**YOUR ASSIGNMENT:** What is needed here is an exact copy of all the entries below.

(Records from a collection)
===============

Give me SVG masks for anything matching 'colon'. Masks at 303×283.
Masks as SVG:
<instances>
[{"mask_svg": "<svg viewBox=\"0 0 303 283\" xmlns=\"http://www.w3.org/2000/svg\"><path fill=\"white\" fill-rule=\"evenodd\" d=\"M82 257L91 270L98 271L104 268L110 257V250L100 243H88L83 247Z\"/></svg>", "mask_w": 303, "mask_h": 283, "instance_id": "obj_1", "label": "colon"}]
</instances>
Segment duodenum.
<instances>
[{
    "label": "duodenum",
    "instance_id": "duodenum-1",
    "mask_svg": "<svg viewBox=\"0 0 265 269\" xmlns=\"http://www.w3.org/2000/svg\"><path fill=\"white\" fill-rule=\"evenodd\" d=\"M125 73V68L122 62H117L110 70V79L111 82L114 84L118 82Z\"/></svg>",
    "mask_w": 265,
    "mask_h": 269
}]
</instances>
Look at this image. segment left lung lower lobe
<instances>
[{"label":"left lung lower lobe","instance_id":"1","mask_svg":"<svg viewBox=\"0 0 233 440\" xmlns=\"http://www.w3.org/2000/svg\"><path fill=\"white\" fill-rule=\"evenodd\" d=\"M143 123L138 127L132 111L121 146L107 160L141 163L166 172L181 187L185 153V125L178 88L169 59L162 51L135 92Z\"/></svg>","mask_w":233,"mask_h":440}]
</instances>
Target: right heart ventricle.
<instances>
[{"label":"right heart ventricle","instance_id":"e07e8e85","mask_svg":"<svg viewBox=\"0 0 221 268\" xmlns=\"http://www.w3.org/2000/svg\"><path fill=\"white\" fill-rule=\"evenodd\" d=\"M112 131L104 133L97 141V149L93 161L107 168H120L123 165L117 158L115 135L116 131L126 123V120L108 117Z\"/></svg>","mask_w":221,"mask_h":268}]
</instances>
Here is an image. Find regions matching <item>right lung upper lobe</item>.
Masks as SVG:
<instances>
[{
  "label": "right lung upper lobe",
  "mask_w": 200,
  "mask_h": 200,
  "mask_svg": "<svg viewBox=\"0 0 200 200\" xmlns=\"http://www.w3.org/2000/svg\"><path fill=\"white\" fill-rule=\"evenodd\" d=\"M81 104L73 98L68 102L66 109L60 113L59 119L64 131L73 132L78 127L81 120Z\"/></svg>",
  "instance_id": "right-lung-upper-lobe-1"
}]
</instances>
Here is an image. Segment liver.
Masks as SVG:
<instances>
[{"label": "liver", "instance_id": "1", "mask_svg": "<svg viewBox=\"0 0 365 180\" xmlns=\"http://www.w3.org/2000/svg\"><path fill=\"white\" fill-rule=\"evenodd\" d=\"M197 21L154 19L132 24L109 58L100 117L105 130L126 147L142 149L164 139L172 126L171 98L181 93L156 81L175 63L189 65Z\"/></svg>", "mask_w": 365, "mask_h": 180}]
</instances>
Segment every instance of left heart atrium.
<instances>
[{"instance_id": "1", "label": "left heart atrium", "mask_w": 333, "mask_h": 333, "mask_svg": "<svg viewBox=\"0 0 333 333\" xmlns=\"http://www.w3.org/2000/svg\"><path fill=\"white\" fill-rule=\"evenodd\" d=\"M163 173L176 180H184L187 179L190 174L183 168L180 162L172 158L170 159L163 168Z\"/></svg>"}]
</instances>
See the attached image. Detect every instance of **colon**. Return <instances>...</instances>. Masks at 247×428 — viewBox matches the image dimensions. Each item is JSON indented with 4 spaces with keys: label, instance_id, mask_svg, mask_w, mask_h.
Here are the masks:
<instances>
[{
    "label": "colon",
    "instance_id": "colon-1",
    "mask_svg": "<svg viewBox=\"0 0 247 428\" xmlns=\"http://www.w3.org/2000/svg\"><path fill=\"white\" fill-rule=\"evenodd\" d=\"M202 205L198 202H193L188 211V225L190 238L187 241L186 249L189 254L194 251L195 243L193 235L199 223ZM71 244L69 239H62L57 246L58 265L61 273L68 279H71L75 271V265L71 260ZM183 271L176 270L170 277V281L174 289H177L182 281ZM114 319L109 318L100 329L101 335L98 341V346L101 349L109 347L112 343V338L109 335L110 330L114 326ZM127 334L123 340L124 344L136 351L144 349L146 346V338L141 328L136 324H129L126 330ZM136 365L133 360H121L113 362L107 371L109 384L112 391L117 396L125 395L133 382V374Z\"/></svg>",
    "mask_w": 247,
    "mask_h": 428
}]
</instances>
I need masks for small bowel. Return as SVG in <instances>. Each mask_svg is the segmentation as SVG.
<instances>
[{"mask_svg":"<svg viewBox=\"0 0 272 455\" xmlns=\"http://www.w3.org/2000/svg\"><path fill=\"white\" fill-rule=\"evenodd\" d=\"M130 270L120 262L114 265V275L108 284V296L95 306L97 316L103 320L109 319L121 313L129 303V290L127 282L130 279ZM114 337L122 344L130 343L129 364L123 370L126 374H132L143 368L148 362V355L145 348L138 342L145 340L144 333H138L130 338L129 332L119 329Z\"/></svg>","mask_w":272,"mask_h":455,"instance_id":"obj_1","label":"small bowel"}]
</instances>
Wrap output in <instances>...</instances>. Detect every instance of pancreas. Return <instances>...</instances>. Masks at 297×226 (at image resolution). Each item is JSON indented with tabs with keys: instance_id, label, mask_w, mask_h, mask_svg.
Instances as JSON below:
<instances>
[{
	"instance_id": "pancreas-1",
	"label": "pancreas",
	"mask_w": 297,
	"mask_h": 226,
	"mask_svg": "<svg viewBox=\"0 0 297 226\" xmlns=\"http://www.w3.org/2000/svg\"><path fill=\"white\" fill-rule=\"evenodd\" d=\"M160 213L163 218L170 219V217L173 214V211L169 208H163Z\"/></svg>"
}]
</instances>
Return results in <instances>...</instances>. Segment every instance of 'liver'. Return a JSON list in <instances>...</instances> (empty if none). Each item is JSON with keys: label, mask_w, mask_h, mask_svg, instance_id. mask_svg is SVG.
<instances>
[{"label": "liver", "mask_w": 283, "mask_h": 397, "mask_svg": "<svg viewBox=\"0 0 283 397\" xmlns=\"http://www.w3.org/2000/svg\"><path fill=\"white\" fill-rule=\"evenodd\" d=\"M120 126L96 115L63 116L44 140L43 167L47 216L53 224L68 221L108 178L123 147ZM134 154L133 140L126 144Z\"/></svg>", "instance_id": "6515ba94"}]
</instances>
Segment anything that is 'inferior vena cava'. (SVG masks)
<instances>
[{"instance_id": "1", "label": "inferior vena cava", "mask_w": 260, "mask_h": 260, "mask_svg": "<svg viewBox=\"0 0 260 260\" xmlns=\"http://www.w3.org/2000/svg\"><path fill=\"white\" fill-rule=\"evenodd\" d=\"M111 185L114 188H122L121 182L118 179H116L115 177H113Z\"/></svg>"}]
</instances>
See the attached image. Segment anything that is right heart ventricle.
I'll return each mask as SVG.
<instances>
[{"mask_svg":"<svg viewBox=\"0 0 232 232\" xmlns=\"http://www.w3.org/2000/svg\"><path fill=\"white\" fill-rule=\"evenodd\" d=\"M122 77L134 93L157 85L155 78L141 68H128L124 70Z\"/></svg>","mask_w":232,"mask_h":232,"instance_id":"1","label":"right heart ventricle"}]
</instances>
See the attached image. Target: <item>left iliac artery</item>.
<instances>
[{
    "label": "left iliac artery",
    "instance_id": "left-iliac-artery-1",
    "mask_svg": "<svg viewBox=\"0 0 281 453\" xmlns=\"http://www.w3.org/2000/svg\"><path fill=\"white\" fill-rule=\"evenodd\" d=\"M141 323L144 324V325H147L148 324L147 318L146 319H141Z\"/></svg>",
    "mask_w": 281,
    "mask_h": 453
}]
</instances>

===============

**SOLUTION TO THE EXERCISE:**
Give me SVG masks for anything matching 'colon'. Masks at 303×283.
Masks as SVG:
<instances>
[{"mask_svg": "<svg viewBox=\"0 0 303 283\" xmlns=\"http://www.w3.org/2000/svg\"><path fill=\"white\" fill-rule=\"evenodd\" d=\"M82 257L91 270L98 271L104 268L110 257V250L100 243H88L83 247Z\"/></svg>", "mask_w": 303, "mask_h": 283, "instance_id": "obj_1", "label": "colon"}]
</instances>
Segment duodenum.
<instances>
[{
    "label": "duodenum",
    "instance_id": "duodenum-1",
    "mask_svg": "<svg viewBox=\"0 0 265 269\" xmlns=\"http://www.w3.org/2000/svg\"><path fill=\"white\" fill-rule=\"evenodd\" d=\"M125 73V68L122 62H117L110 70V79L111 82L114 84L118 82Z\"/></svg>",
    "mask_w": 265,
    "mask_h": 269
}]
</instances>
Look at this image. segment left lung lower lobe
<instances>
[{"label":"left lung lower lobe","instance_id":"1","mask_svg":"<svg viewBox=\"0 0 233 440\" xmlns=\"http://www.w3.org/2000/svg\"><path fill=\"white\" fill-rule=\"evenodd\" d=\"M143 123L138 127L132 111L121 146L107 160L141 163L166 172L181 187L185 153V125L178 88L169 59L162 51L135 92Z\"/></svg>","mask_w":233,"mask_h":440}]
</instances>
Target: right heart ventricle.
<instances>
[{"label":"right heart ventricle","instance_id":"e07e8e85","mask_svg":"<svg viewBox=\"0 0 221 268\" xmlns=\"http://www.w3.org/2000/svg\"><path fill=\"white\" fill-rule=\"evenodd\" d=\"M112 131L104 133L97 141V149L93 161L107 168H120L123 165L117 158L115 135L116 131L126 123V120L108 117Z\"/></svg>","mask_w":221,"mask_h":268}]
</instances>
Here is an image. Find regions matching <item>right lung upper lobe</item>.
Masks as SVG:
<instances>
[{
  "label": "right lung upper lobe",
  "mask_w": 200,
  "mask_h": 200,
  "mask_svg": "<svg viewBox=\"0 0 200 200\" xmlns=\"http://www.w3.org/2000/svg\"><path fill=\"white\" fill-rule=\"evenodd\" d=\"M81 104L73 98L68 102L66 109L60 113L59 119L64 131L73 132L78 127L81 120Z\"/></svg>",
  "instance_id": "right-lung-upper-lobe-1"
}]
</instances>
Here is an image. Segment liver.
Masks as SVG:
<instances>
[{"label": "liver", "instance_id": "1", "mask_svg": "<svg viewBox=\"0 0 365 180\" xmlns=\"http://www.w3.org/2000/svg\"><path fill=\"white\" fill-rule=\"evenodd\" d=\"M197 21L154 19L132 24L109 58L100 117L105 130L126 147L142 149L164 139L172 126L171 98L181 93L156 81L175 63L189 65Z\"/></svg>", "mask_w": 365, "mask_h": 180}]
</instances>
Segment every instance of left heart atrium.
<instances>
[{"instance_id": "1", "label": "left heart atrium", "mask_w": 333, "mask_h": 333, "mask_svg": "<svg viewBox=\"0 0 333 333\" xmlns=\"http://www.w3.org/2000/svg\"><path fill=\"white\" fill-rule=\"evenodd\" d=\"M163 173L176 180H184L187 179L190 174L183 168L180 162L172 158L170 159L163 168Z\"/></svg>"}]
</instances>
See the attached image. Detect every instance of **colon**. Return <instances>...</instances>. Masks at 247×428 — viewBox matches the image dimensions. Each item is JSON indented with 4 spaces with keys: label, instance_id, mask_svg, mask_w, mask_h.
Here are the masks:
<instances>
[{
    "label": "colon",
    "instance_id": "colon-1",
    "mask_svg": "<svg viewBox=\"0 0 247 428\" xmlns=\"http://www.w3.org/2000/svg\"><path fill=\"white\" fill-rule=\"evenodd\" d=\"M202 205L198 202H193L188 211V225L190 238L187 241L186 249L189 254L194 251L195 243L193 235L199 223ZM71 244L69 239H62L57 246L58 265L61 273L68 279H71L75 271V265L71 260ZM183 271L176 270L170 277V281L174 289H177L182 281ZM114 319L109 318L100 329L101 335L98 341V346L101 349L109 347L112 343V338L109 335L110 330L114 326ZM127 334L123 340L124 344L136 351L144 349L146 346V338L141 328L136 324H129L126 330ZM136 365L133 360H121L113 362L107 371L109 384L112 391L117 396L125 395L133 382V374Z\"/></svg>",
    "mask_w": 247,
    "mask_h": 428
}]
</instances>
I need masks for small bowel. Return as SVG in <instances>. Each mask_svg is the segmentation as SVG.
<instances>
[{"mask_svg":"<svg viewBox=\"0 0 272 455\" xmlns=\"http://www.w3.org/2000/svg\"><path fill=\"white\" fill-rule=\"evenodd\" d=\"M130 270L120 262L114 265V275L108 284V296L95 306L97 316L103 320L109 319L121 313L129 303V290L127 282L130 279ZM114 337L122 344L130 343L129 364L123 370L126 374H132L143 368L148 362V355L145 348L138 342L145 340L144 333H138L130 338L129 332L119 329Z\"/></svg>","mask_w":272,"mask_h":455,"instance_id":"obj_1","label":"small bowel"}]
</instances>
Wrap output in <instances>...</instances>. Detect every instance of pancreas. Return <instances>...</instances>. Masks at 297×226 (at image resolution). Each item is JSON indented with tabs with keys: instance_id, label, mask_w, mask_h, mask_svg.
Instances as JSON below:
<instances>
[{
	"instance_id": "pancreas-1",
	"label": "pancreas",
	"mask_w": 297,
	"mask_h": 226,
	"mask_svg": "<svg viewBox=\"0 0 297 226\" xmlns=\"http://www.w3.org/2000/svg\"><path fill=\"white\" fill-rule=\"evenodd\" d=\"M160 213L163 218L170 219V217L173 214V211L169 208H163Z\"/></svg>"
}]
</instances>
Return results in <instances>...</instances>. Segment every instance of 'liver'. Return a JSON list in <instances>...</instances> (empty if none). Each item is JSON with keys: label, mask_w, mask_h, mask_svg, instance_id. mask_svg is SVG.
<instances>
[{"label": "liver", "mask_w": 283, "mask_h": 397, "mask_svg": "<svg viewBox=\"0 0 283 397\" xmlns=\"http://www.w3.org/2000/svg\"><path fill=\"white\" fill-rule=\"evenodd\" d=\"M120 126L96 115L63 116L44 140L43 167L47 216L53 224L68 221L108 178L123 147ZM134 154L133 140L126 144Z\"/></svg>", "instance_id": "6515ba94"}]
</instances>
Segment anything that is 'inferior vena cava'. (SVG masks)
<instances>
[{"instance_id": "1", "label": "inferior vena cava", "mask_w": 260, "mask_h": 260, "mask_svg": "<svg viewBox=\"0 0 260 260\" xmlns=\"http://www.w3.org/2000/svg\"><path fill=\"white\" fill-rule=\"evenodd\" d=\"M111 185L114 188H122L121 182L118 179H116L115 177H113Z\"/></svg>"}]
</instances>
See the attached image. Segment anything that is right heart ventricle.
I'll return each mask as SVG.
<instances>
[{"mask_svg":"<svg viewBox=\"0 0 232 232\" xmlns=\"http://www.w3.org/2000/svg\"><path fill=\"white\" fill-rule=\"evenodd\" d=\"M122 77L134 93L157 85L155 78L141 68H128L124 70Z\"/></svg>","mask_w":232,"mask_h":232,"instance_id":"1","label":"right heart ventricle"}]
</instances>
See the attached image. Target: <item>left iliac artery</item>.
<instances>
[{
    "label": "left iliac artery",
    "instance_id": "left-iliac-artery-1",
    "mask_svg": "<svg viewBox=\"0 0 281 453\" xmlns=\"http://www.w3.org/2000/svg\"><path fill=\"white\" fill-rule=\"evenodd\" d=\"M141 323L144 324V325H147L148 324L147 318L146 319H141Z\"/></svg>",
    "mask_w": 281,
    "mask_h": 453
}]
</instances>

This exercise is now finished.